Last time I wrote to you, summer had just begun. Now we are certainly in the thick of it, literally, as the air is quite thick these days. On Wednesday, the Guardian reported air quality in Manhattan ranked the worst of any major city in the world that day, caused by smoke from wildfires raging on the West Coast. Certainly this smoke makes for more than a pseudo-cloudy day. A new study found that the burning of man-made structures—also known as buildings—adds toxicity to the continent-spanning plumes, as the various chemicals contained within contemporary building products are released. Considering almost 19,000 buildings burned in California’s 2018 Camp fire, this adds a new dimension to discussions around building emissions—which, including the construction sector, accounted for 38% of global carbon emissions in 2019.
Thinking about the impacts buildings have in the world forces us to consider things sometimes deemed outside traditional discourses of capital-A-architecture. The dispatches this week all prod in particular ways at those disciplinary and discursive boundaries, and ask us to look and think elsewhere, even if we don’t fully leave our architectural frame. AARON CAYER reports back on the third and final session of THE ARCHITECTURE LOBBY’s Architecture Beyond Capitalism School, ANNA TALLEY finds lessons for an alternative practice from type-designer MARIA DOREULI, A.L. HU attends an outdoor award celebration for WALTER HOOD in a park in Harlem, and I cover SOPHIE LEWIS, who examined the spatial dimensions of family abolition. Enjoy.
— Nicholas Raap
The Review reviews Andi Schmied’s Private Views!
The Review is pleased to announce the resumption of our in-person discussion series with NYRA REVIEWS A BOOK: PRIVATE VIEWS. The talk is scheduled for 7/27 (this Tuesday) at 7:30 PM and is hosted in collaboration with bookshop and espresso bar HEAD HI. Participating speakers include Andi Schmied, Jacob Reidel, & Lane Rick. It will be free, and there will be wine, so make your way over to 14 Clermont Avenue! Signed copies of Private Views will be available for purchase.
Please RSVP ahead of time through this link.
DISPATCHES
7/17 - Now we know our ABCs
On July 17, The Architecture Lobby’s Architecture Beyond Capitalism School (ABC School) held its final discussion focusing on Collectives and Commons, following two previous sessions on Capitalism and Labor, as part of its seven-week experimental curriculum.

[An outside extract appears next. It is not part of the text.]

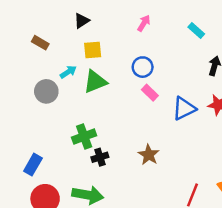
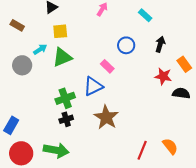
blue circle: (143, 67) -> (126, 45), moved
blue triangle: (184, 108) -> (93, 86), moved
green cross: (84, 136) -> (65, 98), moved
brown star: (149, 155) -> (106, 117), size x1.4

Opening the event, sociologist MAGALI SARFATTI LARSON reconsidered her foundational work studying professions to argue that architecture may represent a collective, but not a strong community. Rather than focusing inward, Larson argued, new forms of outward practice are needed—with architects entering communities and working as part of them—in order to disrupt models of insular and asymmetrical patronage. Barcelona-based architect CRISTINA GAMBOA of Lacol described how her cooperative architectural practice does just that. Lacol was built upon the rich traditions of neighborhood cooperatives in Spain, and Gamboa described how the organization operates as fundamentally part of its community by seeking and responding to common goals and agreements. These shared values serve as the basis for cooperative design projects that reject privatization, such as cooperative housing, community-managed spaces, as well as shared resources and energy management infrastructure.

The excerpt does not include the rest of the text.